Apache Hadoop and the Big Data Revolution


Dr. Doug Cutting, Cloudera Architect
Co-founder Apache Hadoop

Doug Cutting is an advocate and creator of open-source search technology. He originated Lucene and Nutch, the latter with Mike Cafarella, both open-source search technology projects that are now managed through the Apache Software Foundation, of which he is currently chairman. He also is Architect of Cloudera.

Mr Cutting holds a bachelor's degree from Stanford University. Prior to developing Lucene, he held search technology positions at Excite, Apple Inc. and Xerox PARC. Lucene, a search indexer, and Nutch, a web crawler, are two key components of an open-source search platform, which first crawls the Web for content, and then structures it into a searchable index.

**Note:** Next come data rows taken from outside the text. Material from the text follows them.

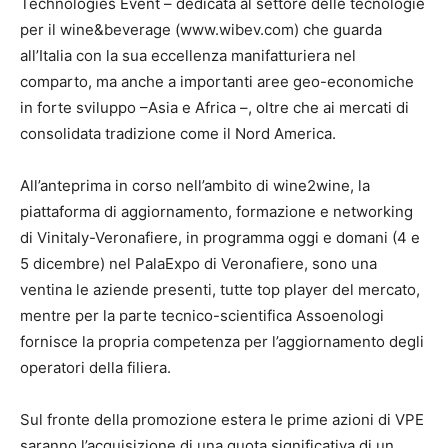
Technologies Event – dedicata al settore delle tecnologie
per il wine&beverage (www.wibev.com) che guarda
all’Italia con la sua eccellenza manifatturiera nel
comparto, ma anche a importanti aree geo-economiche
in forte sviluppo –Asia e Africa –, oltre che ai mercati di
consolidata tradizione come il Nord America.
All’anteprima in corso nell’ambito di wine2wine, la
piattaforma di aggiornamento, formazione e networking
di Vinitaly-Veronafiere, in programma oggi e domani (4 e
5 dicembre) nel PalaExpo di Veronafiere, sono una
ventina le aziende presenti, tutte top player del mercato,
mentre per la parte tecnico-scientifica Assoenologi
fornisce la propria competenza per l’aggiornamento degli
operatori della filiera.
Sul fronte della promozione estera le prime azioni di VPE
saranno l’acquisizione di una quota significativa di un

Cutting's contributions to these two projects extended the concepts and capabilities of general open-source software projects such as Linux and MySQL into the important vertical domain of search. While it is difficult to track the total number of installations of these platforms, public announcements of the use of Lucene and its direct descendant Soir by various venture-backed startups indicate a significant level of adoption. Perhaps the most significant deployment of Lucene is Wikipedia, where it powers search for the entire site.

In December 2004, Google Labs published a paper on the MapReduce algorithm, which allows very large-scale computations to be trivially parallelized across large clusters of servers. Cutting realized the importance of this paper to extending Lucene into the realm of extremely large (web-scale) search problems, and created the open-source Hadoop framework that allows applications based on the MapReduce paradigm to be run on large clusters of commodity hardware. Cutting was an employee of Yahoo! when he started the Hadoop project.

Abstract

For decades, as computing hardware has improved, the affordable amount of data processing and storage has increased exponentially. Software that takes advantage of this increase has lagged, creating a large gap between the raw capacity that folks could afford, and what they can actually use. In late 2003, Google began describing its approach to fill this gap. Soon after, a colleague and I began commoditizing Google's approach through an open-source implementation called Apache Hadoop. Now a data revolution is in full bloom as institutions are able to save and productively use vastly larger amounts of data.